Bajo el franquismo y bajo la dictadura de la burguesía la justicia da la espalda a Grimau.

Traicionado, Julián Grimau es detenido en noviembre de 1962. Dirigente del Partido Comunista de España, Grimau es juzgado y condenado a muerte al no morir durante las torturas, justificadas con el correspondiente montaje policial –con la típica caída por la ventana incluida- habitual en la historia y habitual en el presente.

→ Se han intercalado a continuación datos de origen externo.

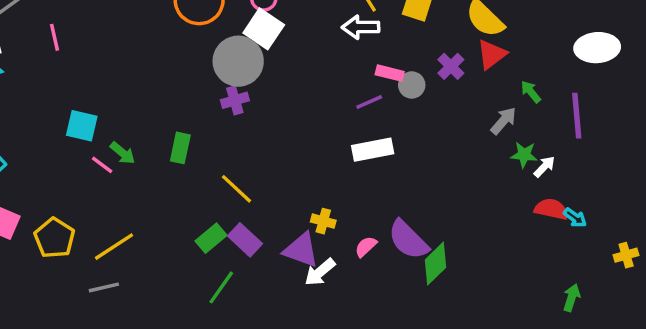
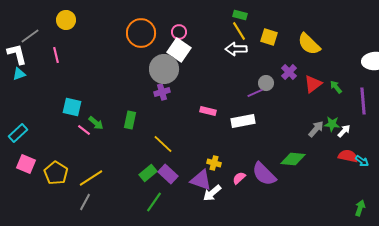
red triangle: (492, 54) -> (313, 84), moved
pink rectangle: (390, 73) -> (208, 111), moved
purple line: (369, 102) -> (255, 93), moved
gray arrow: (504, 121) -> (316, 129), moved
green diamond: (436, 264) -> (293, 159), moved, turned 50
gray line: (104, 287) -> (85, 202), turned -48

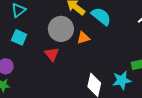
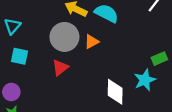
red triangle: (52, 54) -> (60, 67), turned 42

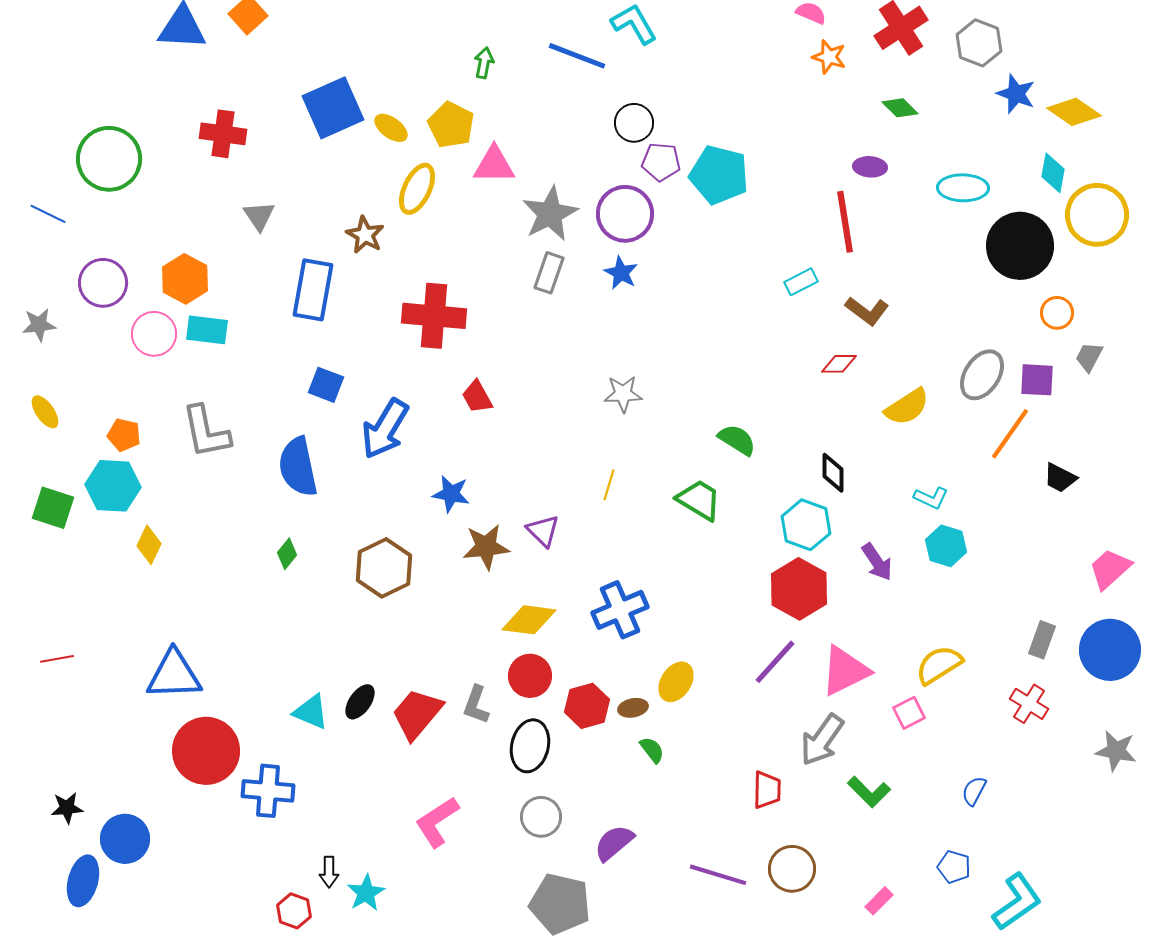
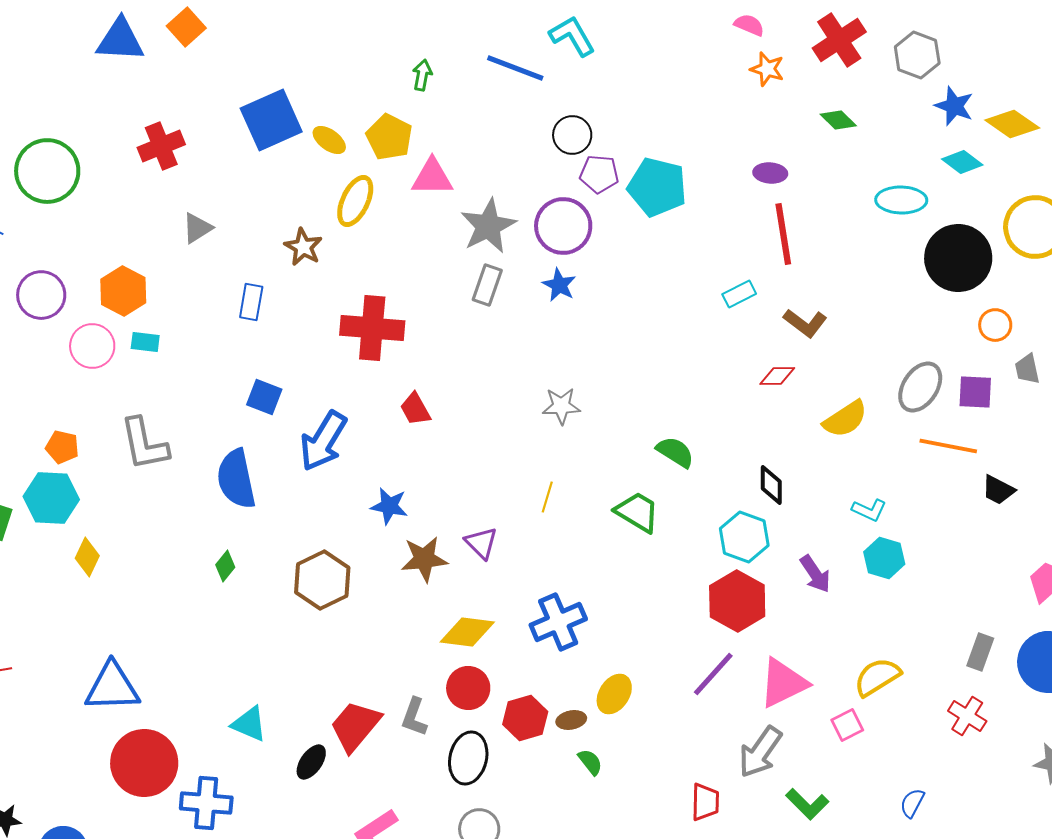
red cross: (223, 134) -> (161, 146), turned -30
purple ellipse: (870, 167) -> (770, 173), moved
cyan diamond: (1053, 173) -> (962, 162), moved, turned -63
gray triangle: (259, 216) -> (197, 228), turned 32
blue rectangle: (313, 290) -> (251, 302), size x0.6
cyan rectangle: (207, 330) -> (145, 342), size x0.7
gray trapezoid: (1089, 357) -> (1027, 369), turned -40
orange line: (1010, 434) -> (948, 446), turned 66
black ellipse: (360, 702) -> (311, 762), moved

Estado español, 1990. Más de diez años han transcurrido desde el final de la dictadura, pero como la justicia es justicia política y no una abstracción quienes cometieron crímenes y sostuvieron la dictadura fascista y franquista no han sido juzgadas/os. Amnistía, lo llaman: la amnistía orquestada por el poder para amnistiar al poder. Y Manuel Fraga alcanza en 1990 la presidencia de la Junta de Galicia. Fraga, el encargado de diseñar una campaña para justificar el asesinato de Grimau, el que cuando le llegó el turno levantó la mano para que su voto se sumase a favor de la ejecución en el Consejo de Ministros del 19 de abril de 1963.

Ese año de 1990 se pide la revisión de la condena a Julián Grimau. Entonces, casi treinta años después se hará justicia: la justicia de la Constitución de 1978, la justicia de la España de hoy, la justicia de siempre, la justicia de la burguesía: se vuelve a condenar a Grimau, se niega la revisión de la condena.